With this increase in scope, single monolithic “blockchain” technologies are being re-framed and refactored into building blocks at four levels of the stack:

1. Applications

2. Decentralized computing platforms (“blockchain platforms”)

3. Decentralized storage (ledgers, file systems, databases), decentralized processing (“smart contracts”), and decentralized communication

4. Cryptographic primitives, consensus protocols, and other algorithms


Blockchains and Databases

We can frame a traditional blockchain as a database (DB), in the sense that it provides a storage mechanism. If we measure the Bitcoin blockchain by traditional DB criteria, it’s terrible: throughput is just a few transactions per second (tps), latency before a single confirmed write is 10 minutes, and capacity is a few dozen Gb. Furthermore, adding nodes causes more problems: with a doubling of nodes, network traffic quadruples with no improvement in throughput, latency, or capacity. It also has essentially no querying abilities: a NoQL[2] database.

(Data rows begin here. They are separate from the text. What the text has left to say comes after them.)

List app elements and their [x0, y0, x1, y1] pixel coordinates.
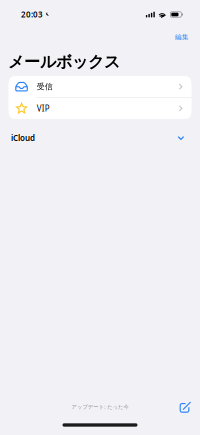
staticText: アップデート: たった今 — [72, 403, 128, 410]
button[interactable]: iCloud — [0, 119, 200, 157]
button[interactable]: VIP — [8, 98, 192, 119]
staticText: VIP — [37, 103, 50, 114]
staticText: 編集 — [175, 33, 189, 41]
staticText: 受信 — [37, 82, 53, 92]
button[interactable]: 受信 — [8, 76, 192, 97]
button[interactable]: 新規メッセージ — [175, 396, 196, 417]
staticText: iCloud — [11, 133, 35, 143]
staticText: メールボックス — [8, 52, 120, 72]
staticText: 20:03 — [21, 9, 43, 20]
button[interactable]: 編集 — [169, 29, 195, 45]
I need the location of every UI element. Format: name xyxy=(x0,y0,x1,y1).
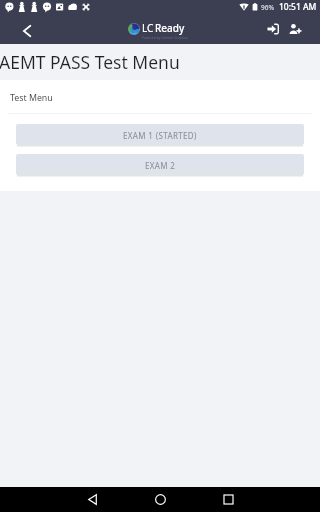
staticText: Test Menu xyxy=(10,92,53,104)
staticText: 10:51 AM xyxy=(279,1,317,13)
staticText: 96% xyxy=(261,3,274,12)
button[interactable]: Recents xyxy=(211,487,245,512)
staticText: EXAM 2 xyxy=(145,160,176,171)
staticText: AEMT PASS Test Menu xyxy=(0,50,180,74)
staticText: EXAM 1 (STARTED) xyxy=(123,130,197,141)
button[interactable]: Log in xyxy=(262,18,284,40)
staticText: LC xyxy=(142,21,154,35)
staticText: Ready xyxy=(155,21,185,35)
button[interactable]: Back xyxy=(75,487,109,512)
button[interactable]: EXAM 1 (STARTED) xyxy=(16,124,304,145)
button[interactable]: Register xyxy=(284,18,306,40)
button[interactable]: Home xyxy=(143,487,177,512)
button[interactable]: Back xyxy=(0,14,54,44)
staticText: Powered by Limmer Creative xyxy=(142,36,188,40)
button[interactable]: EXAM 2 xyxy=(16,154,304,175)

In contrast, a modern distributed DB can have throughput exceeding 1 million tps, capacity of Petabytes and beyond, latency of a fraction of a second, and throughput and capacity that increases as nodes get added. Modern DBs also have rich abilities for insertion, queries, and access control in SQL or NoSQL flavors; in fact SQL is an international ANSI and ISO standard.


The Need for Scale

Decentralized technologies hold great promise to rewire modern financial systems, supply chains, creative industries, and even the Internet itself. But these ambitious goals need scale: the storage technology needs throughput of up to millions of transactions per second (or higher), sub-second latency[3], and capacity of petabytes or more. These needs exceed the performance of the Bitcoin blockchain by many orders of magnitude.


BigchainDB : Blockchains Meet Big Data

High-Level Design

We introduce BigchainDB, which is for database-style decentralized storage: a blockchain database. BigchainDB combines the key benefits of distributed DBs and traditional blockchains, with an emphasis on scale, as Table 1 summarizes.

We built BigchainDB on top of an enterprise-grade distributed DB, from which BigchainDB inherits high throughput, high capacity, a full-featured NoSQL query language, efficient querying, and permissioning. Nodes can be added to increase throughput and capacity.

BigchainDB has the traditional blockchain benefits of decentralized control, tamper-resistance, and creation & transfer of assets. The decentralized control is via a federation of nodes with voting permissions, that is, a super-peer P2P network. The voting operates at a layer above the DB’s built in consensus. Tamper-resistance is via an ordered sequence of blocks where each block holds an ordered sequence of transactions; and a block’s hash is over its transactions and related data, and the previous block’s hash; that is, a block chain. Any entity with asset-issuance permissions can issue an asset; any entity with asset-transfer permissions and the asset’s private key may transfer the asset. This means hackers or compromised system admins cannot arbitrarily change data, and there is no single-point-of-failure risk.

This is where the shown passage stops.